The stress and nervousness that you feel coming up to and during a performance is vital to elite performance. This arousal is your body’s way of preparing to deliver a peak performance: dry mouth, sweating, wanting to throw up and shaking are all physical preparations by your body. We often confuse this physical state of readiness with anxiety, a fear of performing, of failing, of not producing our best game.
Why do we get anxious? Consider a ten year old boy, playing in his first big Little League game, the score is tight. He’s up to bat, winning runs are on base, everyone is looking at him. He swings mightily, one, two, three times and completely misses the ball, the game ends, he’s devastated at his failure. What do you think he will remember next time a high-stakes pressure situation comes up for him? He will connect those feelings of arousal with feelings of failure: “Uh-oh, last time I was in this situation, I completely screwed up”.
But what really happened there? His body was ready to go, fired up but he simply hadn’t mastered the skills to perform at the level he needed to at that moment. Hardly a huge failure for a ten year old. But he will carry the association of physical stress with failure and fear that arousal.
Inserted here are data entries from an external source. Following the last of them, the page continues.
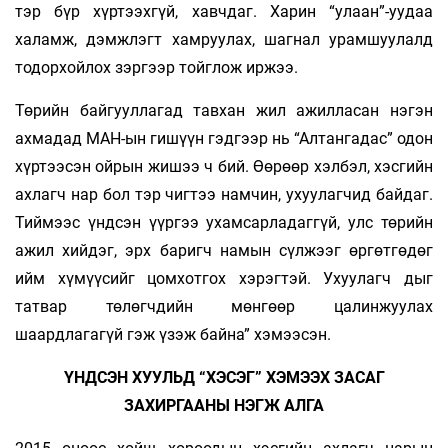
тэр бүр хүртээхгүй, хавчдаг. Харин “улаан”-уудаа
халамж, дэмжлэгт хамруулах, шагнал урамшуулалд
тодор­хойлох зэргээр тойглож иржээ.
Төрийн байгууллагад тавхан жил ажилласан нэгэн
ахмадад МАН-ын гишүүн гэдгээр нь “Алтангадас” одон
хүртээсэн ойрын жишээ ч бий. Өөрөөр хэлбэл, хэсгийн
ахлагч нар бол тэр чигтээ намчин, ухуулагчид байдаг.
Тиймээс үндсэн үүргээ ухамсарладаггүй, улс төрийн
ажил хийдэг, эрх баригч намын сүлжээг өргөтгөдөг
ийм хүмүүсийг цомхотгох хэрэгтэй. Ухуулагч­ дыг
татвар төлөгчдийн мөнгөөр цалинжуулах
шаардлагагүй гэж үзэж байна” хэмээсэн.
ҮНДСЭН ХУУЛЬД “ХЭСЭГ” ХЭМЭЭХ ЗАСАГ
ЗАХИРГААНЫ НЭГЖ АЛГА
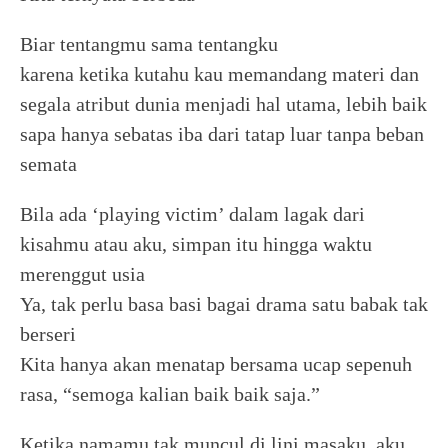
Biar tentangmu sama tentangku
karena ketika kutahu kau memandang materi dan
segala atribut dunia menjadi hal utama, lebih baik
sapa hanya sebatas iba dari tatap luar tanpa beban
semata
Bila ada ‘playing victim’ dalam lagak dari
kisahmu atau aku, simpan itu hingga waktu
merenggut usia
Ya, tak perlu basa basi bagai drama satu babak tak
berseri
Kita hanya akan menatap bersama ucap sepenuh
rasa, “semoga kalian baik baik saja.”
Ketika namamu tak muncul di lini masaku, aku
In the future, he might deal with it in a variety of ways: pushing down the feelings of stress, mentally checking out, deep breathing exercises to bring his body to a calmer state or avoiding the situation altogether. Maybe he will never play baseball again to avoid ever having to face that situation. As he grows up, he never forgets that experience and makes sure that he avoids the uncomfortable feelings that come with stressful situations because he “knows” he performs badly under pressure. Away from the baseball diamond, he avoids taking on risks that might put him in situations where he gets stressed and nervous, his performance is limited and his potential is stunted. A story is created and reinforced. “I just can’t handle pressure”.
Consider a different ending to this tale. After his strike-out ended the game, he felt disappointed for a day or two. But then he grabbed his bat and began methodically working on his hitting with his coach, in front of the mirror, watching the pros, asking his mom to pitch ball after ball to him to hone his technique. He looks for boys bigger and stronger than he is to pitch to him so he can see what a faster more deceptive pitch looks like. He accepts his small failures, striking out and getting hit with pitches until he eventually makes contact with a ball. And then another.
Over time, he starts to read the pitcher and feel the pitch coming with his body, not his head. A big game comes up, he’s in another situation where he’s up to bat with the game in the balance. His heart is pounding, stomach cramped, mouth is dry. But instead of fearing the situation, he sees it as an opportunity to do something significant, to demonstrate what all his hard work can produce and to take his game to the next level. He readies himself in the batter’s box, goes through his preparation rituals, narrows his focus to the pitcher and the ball and allows himself to trust that his hours of training have prepared him to meet this challenge.
Funny how small things can lead to big results.